I operate under an “Only intolerant to Intolerance”, pluralistic mindset.  Thus decidedly voicing my opinion against fundamentalist everywhere comes up a fair bit.  The question that was posed was, “isn’t it hypocritical for you to always be bringing up your dislike for group X?”

My answer was “No” for the following reason.  I don’t actually dislike people in group X.  What I dislike is doctrine X (codified so we can all agree what the base text actually says), and that the text is largely adhered to by it’s group, and that the text is a fundamentalist doctrine.

Now in every time, in every religion, there are fundamentalist sects. This is what I fight against in all of its expressions.  However when speaking to people, I tend to give my audience context based on their cultural background.

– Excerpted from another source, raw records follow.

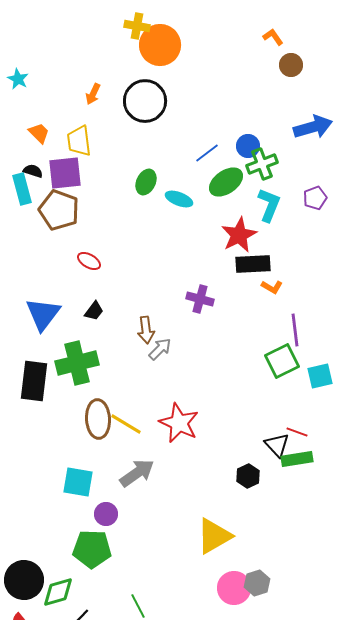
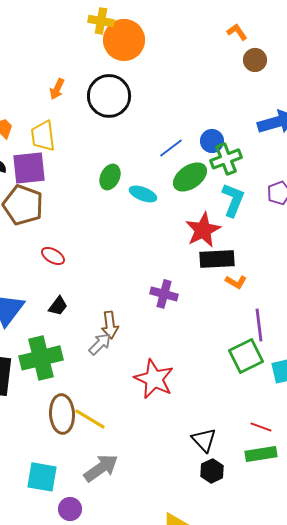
gray arrow: (160, 349) -> (100, 344), moved
red star: (179, 423) -> (154, 379), moved
black triangle: (277, 445) -> (204, 440), moved

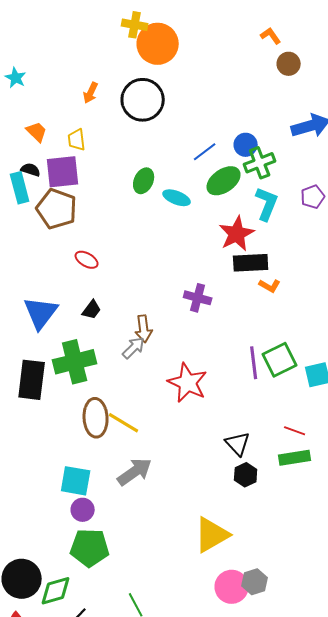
yellow trapezoid: (43, 136) -> (77, 140), size x0.7
purple line: (259, 325) -> (254, 363), moved
purple circle: (70, 509) -> (83, 510), moved

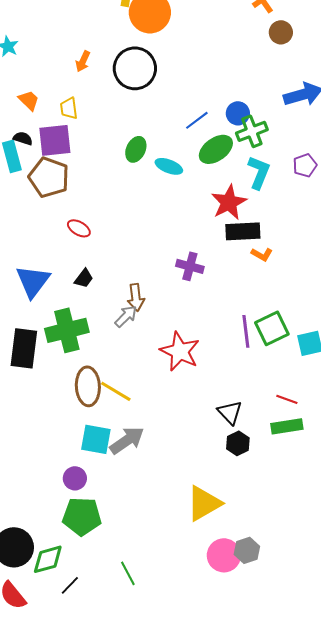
cyan square: (76, 481) -> (96, 439), moved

For White people in the US, you can typically say the Mormons or Jehovah’s Witnesses and these connote the respective doctrine that everyone is aware of.  Similarly, amongst Jews I use Hassids or the Ultra-Orthodox.  Pretty much everyone these days knows about al-Qaeda  and the Taliban.  Fewer know about the storied history of the Tamil Tigers or Shiv Sena.  Fewer still know of Buddhist fundamentalist sects in both Japan and Tibet*.

Maybe Mormons get a bad wrap in general for FLDS compounds in Texas.  And maybe Ultra-Orthodox Jews get a bad wrap because of Yigal Amir.  But if of all of the injustices in the world you only know about al-Qaeda, then this is the example I am going to rant to you about.  It is not that I disagree with the others any less.

It is fine, well, and good to condemn fundamentalism in general, but without concrete examples of what such belief systems do to people, it is much harder to make the case for the importance of acceptance and pluralism.

Perhaps I should be more general when speaking on such a sensitive topic, rather than trying to relate to my audience’s  specific experiences.  If you repeatedly use the same example with the same audience it comes off the wrong way (ie hypocritical), even if you use different examples with different people.

So am I  a flaming bigot or in a subtle conundrum or somewhere in between? Thoughts?

* Obviously, I believe in people’s right to practice the faith of their choice and raise their children in the manner that they see fit.  What I want people to desperately understand is what happens if their children don’t fit the mold they as parents have prescribed for them.  I have seen loving families torn apart by this sad conundrum.  The naive romantic in me never wants to see this happen again.